Courbet and the Critics
Some of the outrage over Courbet's early work seems laughable to a modern viewer. In his work The Bathers, for example, critics disliked that the partially nude woman in the painting had dirty feet and was obviously a commoner. Not exactly shocking stuff today.

Disheveled Hair and Ungainly Poses
Courbet’s realism didn’t stop at depictions of poverty or the lower classes of society, though. What really shocked the masses was Courbet's insistence on painting non-idealized, contemporary women, rather than mythological ones. The Salon rejected his 1864 painting Study of Women (later re-titled Venus with Psyche) because of its “immorality.” What was so immoral about the work? Most likely it was Courbet's depiction of not one but two (!) naked women that shocked the Salon.
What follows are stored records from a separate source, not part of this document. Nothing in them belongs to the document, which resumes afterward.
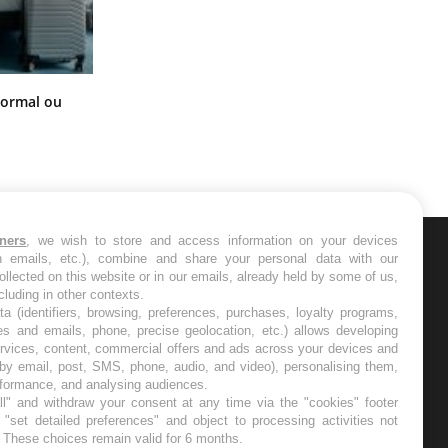
Et si les caries pouvaient bientôt
normal ou
disparaître sans plombage ?
tners
, we wish to store and access information on your devices
in emails, etc.), combine and share your personal data with our
ER
ollected on this website or in our emails, already held by some of us,
ncluding in other contexts.
ta (identifiers, browsing, preferences, purchases, loyalty programs,
s les semaines les meilleures
es and emails, phone, precise geolocation, etc.) allows developing
ervices, content, commercial offers and ads across your devices and
 by email, post, SMS, phone, audio, and video), personalising them,
rformance, and analysing audiences.
l" and withdraw your consent at any time via the "cookies" footer
"set detailed preferences" and object to processing activities not
. These choices remain valid for 6 months.
RE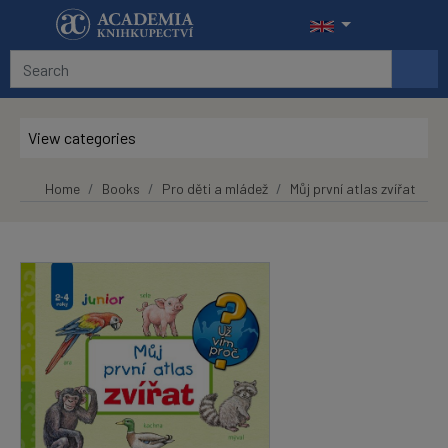
Skip to main content
View categories
Home
Books
Pro děti a mládež
Můj první atlas zvířat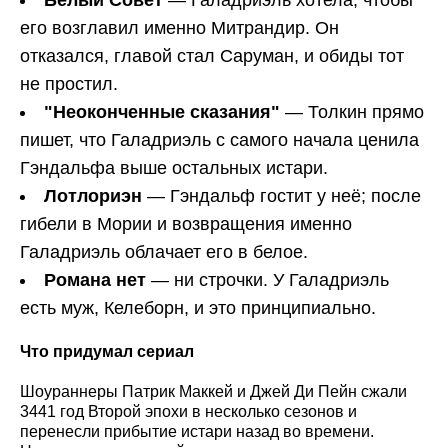
его возглавил именно Митрандир. Он
отказался, главой стал Саруман, и обиды тот
не простил.
"Неоконченные сказания"
— Толкин прямо
пишет, что Галадриэль с самого начала ценила
Гэндальфа выше остальных истари.
Лотлориэн
— Гэндальф гостит у неё; после
гибели в Мории и возвращения именно
Галадриэль облачает его в белое.
Романа нет
— ни строчки. У Галадриэль
есть муж, Келеборн, и это принципиально.
Что придумал сериал
Шоураннеры Патрик Маккей и Джей Ди Пейн сжали
3441 год Второй эпохи в несколько сезонов и
перенесли прибытие истари назад во времени.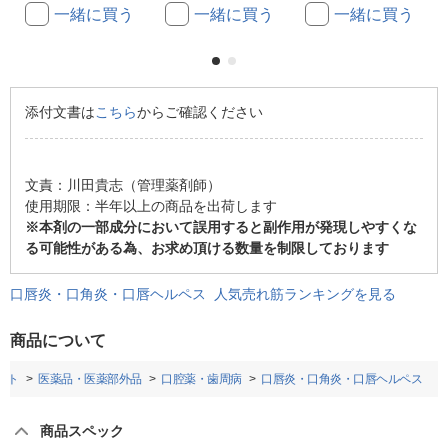
一緒に買う
一緒に買う
一緒に買う
添付文書は
こちら
からご確認ください
文責：川田貴志（管理薬剤師）
使用期限：半年以上の商品を出荷します
※本剤の一部成分において誤用すると副作用が発現しやすくな
る可能性がある為、お求め頂ける数量を制限しております
口唇炎・口角炎・口唇ヘルペス 人気売れ筋ランキングを見る
商品について
ット
医薬品・医薬部外品
口腔薬・歯周病
口唇炎・口角炎・口唇ヘルペス
商品スペック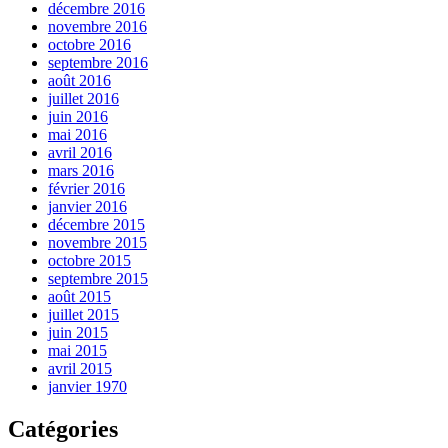
décembre 2016
novembre 2016
octobre 2016
septembre 2016
août 2016
juillet 2016
juin 2016
mai 2016
avril 2016
mars 2016
février 2016
janvier 2016
décembre 2015
novembre 2015
octobre 2015
septembre 2015
août 2015
juillet 2015
juin 2015
mai 2015
avril 2015
janvier 1970
Catégories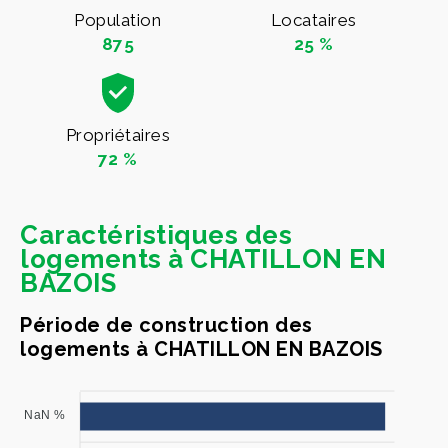
Population
Locataires
875
25 %
Propriétaires
72 %
Caractéristiques des
logements à CHATILLON EN
BAZOIS
Période de construction des
logements à CHATILLON EN BAZOIS
NaN %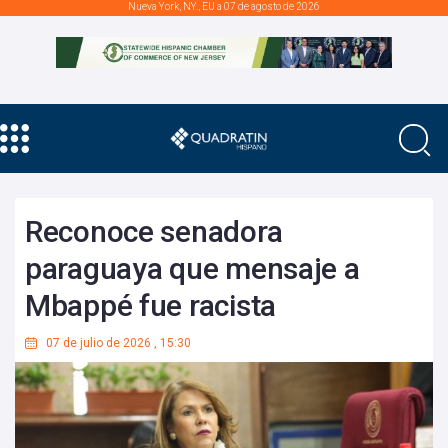
Nueva York, NY., EU a 07 de agosto de 2026
Reconoce senadora
paraguaya que mensaje a
Mbappé fue racista
07 de julio de 2026
,
15:30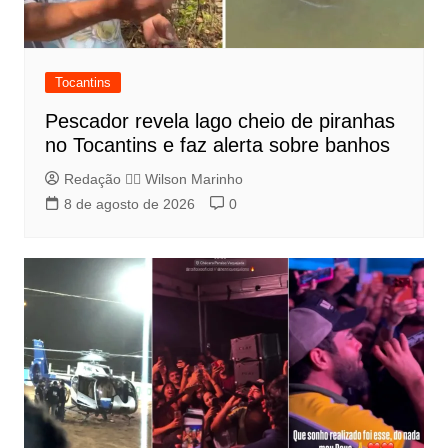
Tocantins
Pescador revela lago cheio de piranhas
no Tocantins e faz alerta sobre banhos
Redação 👨‍⚖️​ Wilson Marinho
8 de agosto de 2026
0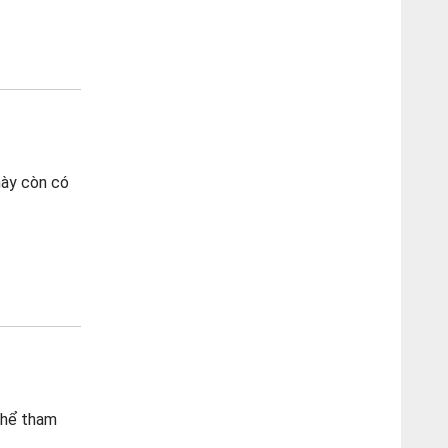
này còn có
thể tham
Undeterred by this rejection, Courbet created and submitted Woman with a Parrot. Although critics disliked the nude woman’s “ungainly” pose and “disheveled” hair, the Salon accepted the painting in 1866.

Naked or Nude?
Courbet's nudes were not statuesque goddesses who just so happened to be nude, but ordinary, often fleshy, women who seemed more naked than nude. Take The Woman in the Waves from 1868, where the woman’s underarm hair is clearly visible. If this was meant to be Venus, this was not a Venus anyone had seen before. Goddesses, after all, don’t have underarm hair. The subject of Woman with White Stockings is in the act of dressing (or undressing), as if performing a striptease, something goddesses were also not known to do.


The nudes in Courbet’s work are not anorexic-looking waifs but instead have thick thighs, ample buttocks, and rounded stomachs. So for contemporary viewers bombarded with Photoshopped images of rail-thin models, why are Courbet's nudes still seen as scandalous today?
Spying on Women
To a modern audience, Courbet's work is often uncomfortably voyeuristic. The viewer is invited, along with the artist, to spy on the nude women as they sleep, bathe, or lounge about outdoors sans clothing. The women are unaware of being the object of someone’s gaze, as seen in the paintings below.



"Indecent" Art
French society continued to be scandalized by Courbet's work. His 1866 painting The Sleepers was labelled as indecent. In this work, the viewer once again spies on two naked women asleep in each other’s arms. In case there’s any doubt as to what has exhausted them, the discarded hairpins and broken string of pearls in the bed offer clues. Courbet created this for Khalil Bey, a Turkish diplomat who had an extensive erotica collection.

The Most Scandalous Nude of All
Probably the most shocking of Courbet’s work is the aptly titled The Origin of the World, also created in 1866 for Bey’s private erotica collection. This close-up depiction of a woman, legs splayed open, was never meant to hang on a museum wall. Bey kept his extensive collection of erotic art behind a green curtain and only revealed it to those he deemed worthy. Meanwhile today it hangs on the wall of the Musée d'Orsay. Surely an artist like Courbet, who delighted in shocking critics and society, would be thrilled to know he still has the power to scandalize.